**Work order:** When a line below contains the word "Lượng", copy that line.

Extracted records
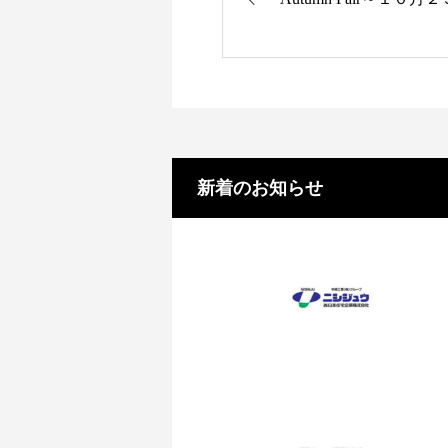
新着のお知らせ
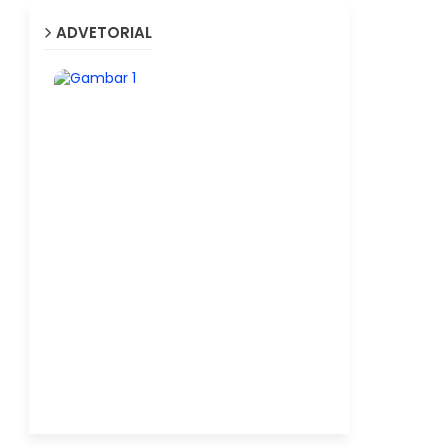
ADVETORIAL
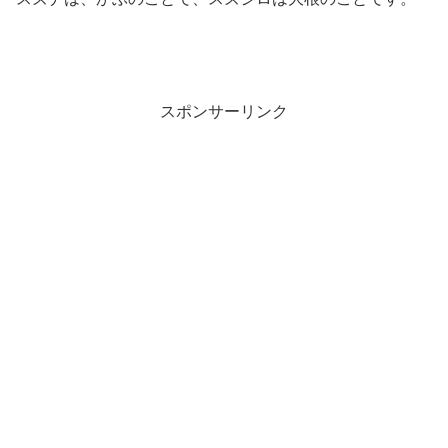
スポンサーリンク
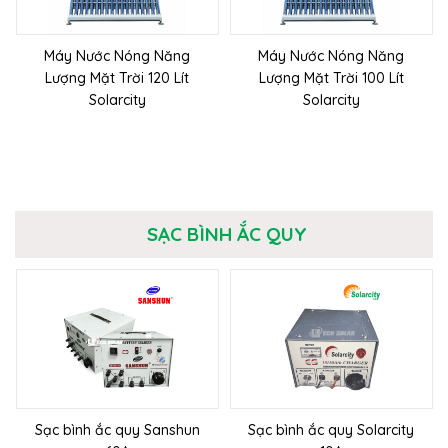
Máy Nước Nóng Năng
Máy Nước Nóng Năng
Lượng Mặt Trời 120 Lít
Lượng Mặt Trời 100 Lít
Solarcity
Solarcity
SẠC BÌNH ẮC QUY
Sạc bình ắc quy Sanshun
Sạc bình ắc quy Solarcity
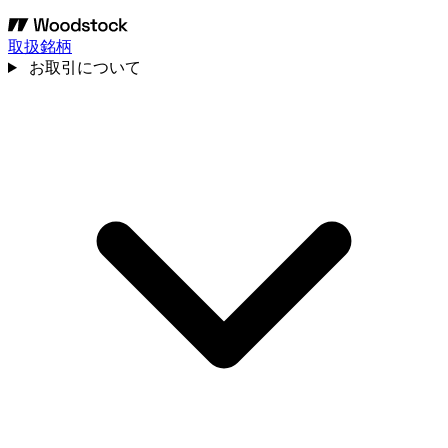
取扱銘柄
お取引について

* * *

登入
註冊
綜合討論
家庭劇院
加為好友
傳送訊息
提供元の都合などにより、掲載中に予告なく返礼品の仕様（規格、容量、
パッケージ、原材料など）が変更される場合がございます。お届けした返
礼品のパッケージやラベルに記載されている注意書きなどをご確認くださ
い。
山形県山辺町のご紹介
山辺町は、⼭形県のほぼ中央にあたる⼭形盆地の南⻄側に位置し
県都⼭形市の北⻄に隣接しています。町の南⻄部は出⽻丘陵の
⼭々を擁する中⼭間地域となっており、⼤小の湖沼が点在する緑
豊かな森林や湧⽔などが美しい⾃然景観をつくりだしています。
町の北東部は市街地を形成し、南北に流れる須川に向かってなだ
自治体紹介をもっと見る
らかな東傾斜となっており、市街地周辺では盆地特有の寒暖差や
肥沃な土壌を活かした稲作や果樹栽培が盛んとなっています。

**Answer:**
Lượng Mặt Trời 120 Lít
Lượng Mặt Trời 100 Lít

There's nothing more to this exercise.